Exploring MapReduce for Large Collections of Phylogenetic Trees

 
 

Abstract

 
 

Phylogenetic trees depict the evolutionary relationships between a set of taxa. Most commonly used in the field of evolutionary biology to chart ancestor-descendent relationships among taxa, phylogenetic trees also have applications in pharmaceuticals, virology, antivenin treatment, and conservation: they allow researchers to illustrate the relatedness of compounds and species in order to make informed decisions about how to best treat a disease or preserve a population. As the number of taxa in a collection increases, the number of possible tree structures quickly grows, yielding a search space of (2n-5)!! possible trees for n taxa. This makes it increasingly difficult to generate and analyze the set of best hypothetical trees, necessitating the development of fast algorithms to simplify the search procedure and analyze the differences between the trees produced by phylogenetic search. In some cases, a single computer core cannot cope with the magnitude of the data it must process to produce the Robinson-Foulds matrix, a common distance metric that compares potential trees based on internal edges and bipartitions.

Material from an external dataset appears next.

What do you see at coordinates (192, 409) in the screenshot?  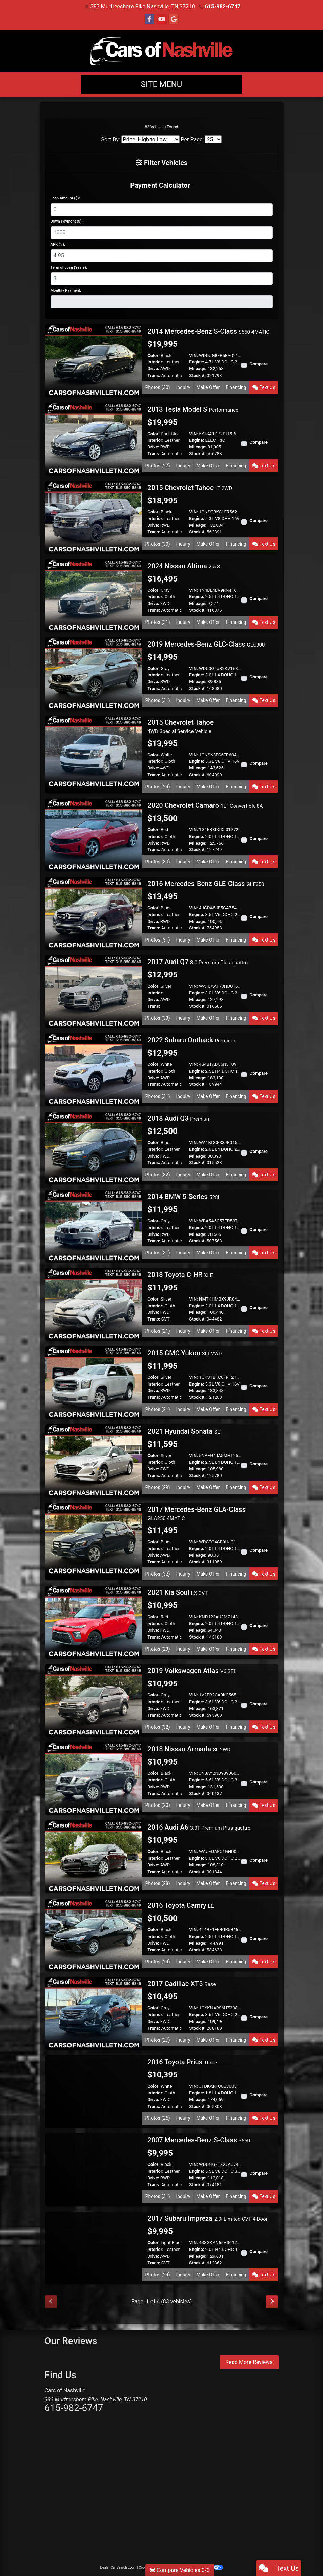 I see `2013 Tesla Model S [2013 Tesla Model S Performance]` at bounding box center [192, 409].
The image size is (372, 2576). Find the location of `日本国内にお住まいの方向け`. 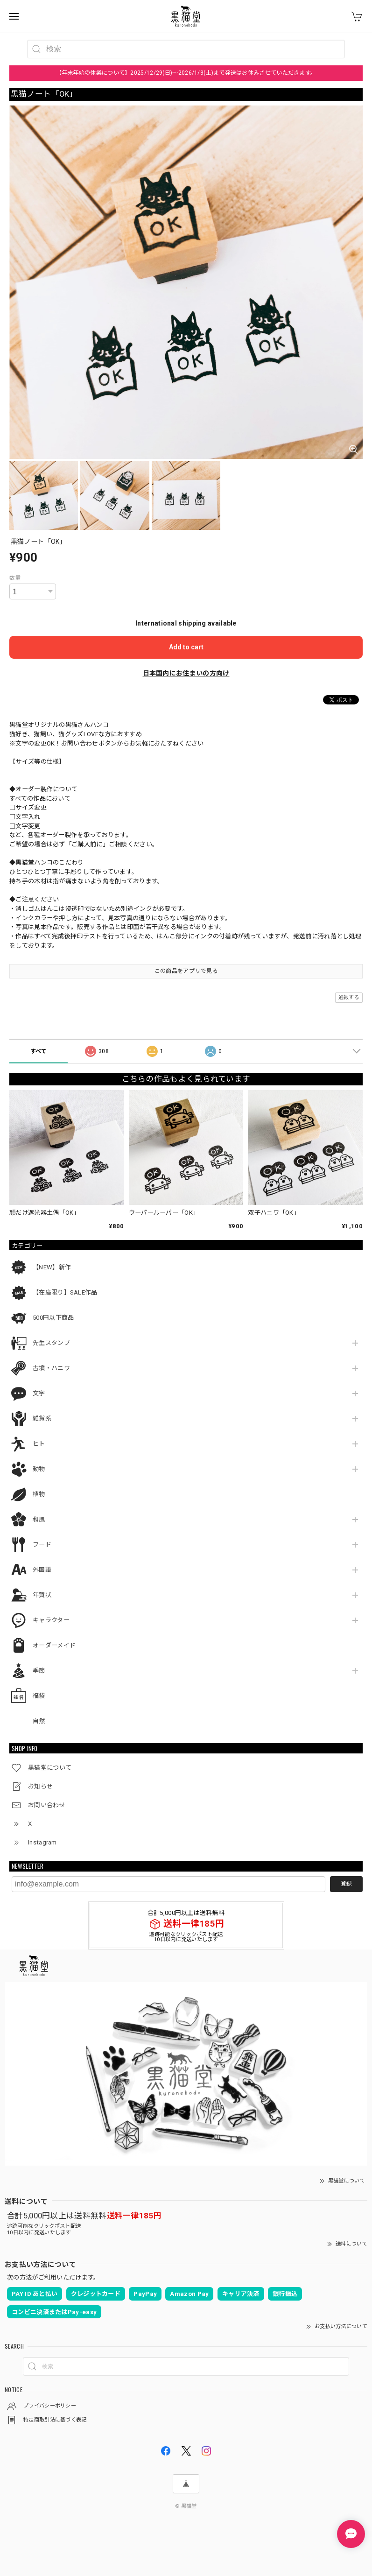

MrsRF ("MapReduce speeds up Robinson Foulds") is currently the fastest available algorithm for calculating the Robinson Foulds matrix. It uses Phoenix, a utility based on the MapReduce paradigm popularized by Google, to process the data using several cores. This Phoenix implementation lessens user workload by dynamically scheduling tasks to available cores and allowing the user to specify concurrency and locality at a high level while automating granularity adjustment and assignment of parallel tasks. In recent years, the availability of increasingly massive data sets, the release of Phoenix++, and the creation of TreeZip (a more efficient way of compressing trees for storage) have made it clear that MrsRF must be updated. By refactoring the code to work with Phoenix++ and TreeZip, we predict that we will be able to attain speedup far exceeding that of the original MrsRF implementation.